ChemBrain IXL - Applying Artificial Neural Networks, exploiting the Chemical Knowledge Database

A unique feature of ChemBrain is its inbuilt capability to learn from the data stored in the molecule database. For this purpose, it provides a number of architectures of artificial neural networks (ANN), designed for specific tasks and applying the well-known Kohonen mapping and back-propagation strategies.

ChemBrain's scope of tasks encompasses classification, modeling, selection and prediction, Classification in this context means the association of molecules to groups according to their 3-dimensional structure or other properties; the modeling task associates experimental values of a selected property to the molecules' 3-dimensional structure, also called "quantitative structure-activity relationship" (QSAR); the selection option enables you to select a representative subset of molecules from a larger set, based on their 3-dimensional structure. This latter option has been proven in many ways to be far superior over ordinary random selection methods, because it evenly covers the whole space of structural varieties.

Since each of these tasks requires various prerequisites for its solution, ChemBrain guides you through these input requirements in the neural-network strategy form in a self-explanatory way. The results of the corresponding ANN calculations are then represented either as a Kohonen map or as a list in the case of the back-propagation technique (see examples in the screenshots).

Finally, the prediction capabilities enable ChemBrain to predict the value of a certain property of a given molecule, provided there is a series of structurally similar molecules in the database for which the property in question is known. In order to use this application the query molecule has to be called from the database (if present or otherwise entered as a new input), which opens its datasheet. There, you find the Predict single-value property button which opens the property and ANN strategy selection form, where you will be asked to select the requested property, the ANN strategy and optionally further limitations. If you select a new ANN calculation or a pre-trained one which ChemBrain does not find for the selected property, the program immediately opens the neural-network strategy form mentioned above.

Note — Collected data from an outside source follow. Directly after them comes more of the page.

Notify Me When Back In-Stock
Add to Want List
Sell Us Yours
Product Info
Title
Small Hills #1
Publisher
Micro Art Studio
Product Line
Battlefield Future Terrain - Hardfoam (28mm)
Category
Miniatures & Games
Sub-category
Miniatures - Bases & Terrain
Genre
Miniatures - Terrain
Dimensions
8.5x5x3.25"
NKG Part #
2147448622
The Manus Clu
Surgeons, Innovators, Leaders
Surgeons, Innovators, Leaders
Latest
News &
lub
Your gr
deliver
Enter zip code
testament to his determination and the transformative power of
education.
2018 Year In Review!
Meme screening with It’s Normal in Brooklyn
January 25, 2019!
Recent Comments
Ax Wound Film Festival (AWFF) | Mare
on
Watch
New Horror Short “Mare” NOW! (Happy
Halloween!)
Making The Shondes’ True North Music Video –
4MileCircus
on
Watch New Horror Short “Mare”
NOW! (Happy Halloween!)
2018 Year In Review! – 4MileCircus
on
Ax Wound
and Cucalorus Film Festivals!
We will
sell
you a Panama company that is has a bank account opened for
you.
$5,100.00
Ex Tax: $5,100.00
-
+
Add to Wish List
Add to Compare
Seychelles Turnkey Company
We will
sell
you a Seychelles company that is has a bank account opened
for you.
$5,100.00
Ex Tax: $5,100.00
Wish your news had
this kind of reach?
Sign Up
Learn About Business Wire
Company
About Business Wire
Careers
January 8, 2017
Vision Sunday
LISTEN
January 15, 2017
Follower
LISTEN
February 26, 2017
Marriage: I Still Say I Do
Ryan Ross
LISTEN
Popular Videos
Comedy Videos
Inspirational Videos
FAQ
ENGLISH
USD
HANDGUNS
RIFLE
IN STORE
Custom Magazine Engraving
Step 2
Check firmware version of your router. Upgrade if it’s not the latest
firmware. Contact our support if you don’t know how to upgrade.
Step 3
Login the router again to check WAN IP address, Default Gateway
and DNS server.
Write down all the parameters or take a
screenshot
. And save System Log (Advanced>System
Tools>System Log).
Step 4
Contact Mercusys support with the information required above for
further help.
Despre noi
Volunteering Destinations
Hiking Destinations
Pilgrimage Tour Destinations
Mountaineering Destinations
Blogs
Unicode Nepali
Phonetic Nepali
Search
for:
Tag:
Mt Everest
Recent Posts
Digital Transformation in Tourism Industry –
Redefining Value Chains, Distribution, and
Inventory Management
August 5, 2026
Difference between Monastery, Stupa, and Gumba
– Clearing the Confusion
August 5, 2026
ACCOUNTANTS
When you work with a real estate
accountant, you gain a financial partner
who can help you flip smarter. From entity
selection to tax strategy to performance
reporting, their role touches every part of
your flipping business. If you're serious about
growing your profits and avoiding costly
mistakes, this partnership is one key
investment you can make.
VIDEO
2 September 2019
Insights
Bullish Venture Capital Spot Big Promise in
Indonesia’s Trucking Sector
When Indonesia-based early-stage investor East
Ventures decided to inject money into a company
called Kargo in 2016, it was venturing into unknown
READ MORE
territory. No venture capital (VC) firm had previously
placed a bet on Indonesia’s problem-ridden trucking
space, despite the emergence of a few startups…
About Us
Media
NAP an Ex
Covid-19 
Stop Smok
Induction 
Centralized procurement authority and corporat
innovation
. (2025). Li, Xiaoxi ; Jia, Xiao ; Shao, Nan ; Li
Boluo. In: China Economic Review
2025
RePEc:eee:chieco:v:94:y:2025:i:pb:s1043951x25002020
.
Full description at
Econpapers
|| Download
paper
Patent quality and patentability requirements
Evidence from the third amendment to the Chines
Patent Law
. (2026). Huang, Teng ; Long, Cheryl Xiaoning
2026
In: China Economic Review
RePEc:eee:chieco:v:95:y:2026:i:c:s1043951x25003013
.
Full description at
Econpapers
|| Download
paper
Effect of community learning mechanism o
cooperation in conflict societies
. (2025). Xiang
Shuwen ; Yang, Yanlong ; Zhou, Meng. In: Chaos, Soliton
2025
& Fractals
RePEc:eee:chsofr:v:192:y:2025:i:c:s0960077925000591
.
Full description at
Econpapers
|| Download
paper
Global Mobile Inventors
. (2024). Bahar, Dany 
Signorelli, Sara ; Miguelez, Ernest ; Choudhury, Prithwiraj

The result of the prediction process is shown in the prediction sheet (see last screenshot). On the left side it shows the query molecule and the predicted value; in the right list, which formed the basis of the prediction value, the structurally most closely related molecule is framed in red. In addition, a correlation diagram showing the quality of the back-propagation ANN training can be opened. (The query molecule in this example was not included in the ANN training.)